What needs to be done.
Everything in the listing below should be repeated exactly.

Input for this task.
>>>

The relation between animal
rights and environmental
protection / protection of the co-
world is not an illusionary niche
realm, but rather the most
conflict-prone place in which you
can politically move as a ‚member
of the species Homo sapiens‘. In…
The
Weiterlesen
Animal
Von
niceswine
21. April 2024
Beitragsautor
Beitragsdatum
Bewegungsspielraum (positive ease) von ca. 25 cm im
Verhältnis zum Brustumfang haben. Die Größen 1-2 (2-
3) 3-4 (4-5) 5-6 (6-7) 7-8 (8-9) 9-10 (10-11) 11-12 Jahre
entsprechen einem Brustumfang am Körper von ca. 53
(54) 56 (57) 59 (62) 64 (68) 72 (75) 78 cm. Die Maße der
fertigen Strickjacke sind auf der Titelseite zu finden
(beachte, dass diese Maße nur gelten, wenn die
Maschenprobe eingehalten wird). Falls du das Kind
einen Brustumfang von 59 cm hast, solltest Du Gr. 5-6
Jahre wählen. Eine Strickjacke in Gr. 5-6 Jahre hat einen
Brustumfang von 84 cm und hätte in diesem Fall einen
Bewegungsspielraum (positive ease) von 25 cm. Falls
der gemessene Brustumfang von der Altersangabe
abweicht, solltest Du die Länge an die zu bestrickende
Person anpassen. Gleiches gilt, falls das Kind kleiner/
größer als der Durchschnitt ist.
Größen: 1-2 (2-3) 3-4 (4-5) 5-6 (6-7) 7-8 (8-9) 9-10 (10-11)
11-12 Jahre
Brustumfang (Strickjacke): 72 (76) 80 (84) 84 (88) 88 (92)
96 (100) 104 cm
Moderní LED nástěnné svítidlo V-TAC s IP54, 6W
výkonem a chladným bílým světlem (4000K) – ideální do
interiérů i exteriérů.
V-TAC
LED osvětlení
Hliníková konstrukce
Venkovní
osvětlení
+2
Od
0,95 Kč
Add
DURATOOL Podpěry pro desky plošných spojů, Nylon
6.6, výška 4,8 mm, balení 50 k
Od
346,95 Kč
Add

<<<

Result for this exercise.
The relation between animal
rights and environmental
protection / protection of the co-
world is not an illusionary niche
realm, but rather the most
conflict-prone place in which you
can politically move as a ‚member
of the species Homo sapiens‘. In…
The
Weiterlesen
Animal
Von
niceswine
21. April 2024
Beitragsautor
Beitragsdatum
Bewegungsspielraum (positive ease) von ca. 25 cm im
Verhältnis zum Brustumfang haben. Die Größen 1-2 (2-
3) 3-4 (4-5) 5-6 (6-7) 7-8 (8-9) 9-10 (10-11) 11-12 Jahre
entsprechen einem Brustumfang am Körper von ca. 53
(54) 56 (57) 59 (62) 64 (68) 72 (75) 78 cm. Die Maße der
fertigen Strickjacke sind auf der Titelseite zu finden
(beachte, dass diese Maße nur gelten, wenn die
Maschenprobe eingehalten wird). Falls du das Kind
einen Brustumfang von 59 cm hast, solltest Du Gr. 5-6
Jahre wählen. Eine Strickjacke in Gr. 5-6 Jahre hat einen
Brustumfang von 84 cm und hätte in diesem Fall einen
Bewegungsspielraum (positive ease) von 25 cm. Falls
der gemessene Brustumfang von der Altersangabe
abweicht, solltest Du die Länge an die zu bestrickende
Person anpassen. Gleiches gilt, falls das Kind kleiner/
größer als der Durchschnitt ist.
Größen: 1-2 (2-3) 3-4 (4-5) 5-6 (6-7) 7-8 (8-9) 9-10 (10-11)
11-12 Jahre
Brustumfang (Strickjacke): 72 (76) 80 (84) 84 (88) 88 (92)
96 (100) 104 cm
Moderní LED nástěnné svítidlo V-TAC s IP54, 6W
výkonem a chladným bílým světlem (4000K) – ideální do
interiérů i exteriérů.
V-TAC
LED osvětlení
Hliníková konstrukce
Venkovní
osvětlení
+2
Od
0,95 Kč
Add
DURATOOL Podpěry pro desky plošných spojů, Nylon
6.6, výška 4,8 mm, balení 50 k
Od
346,95 Kč
Add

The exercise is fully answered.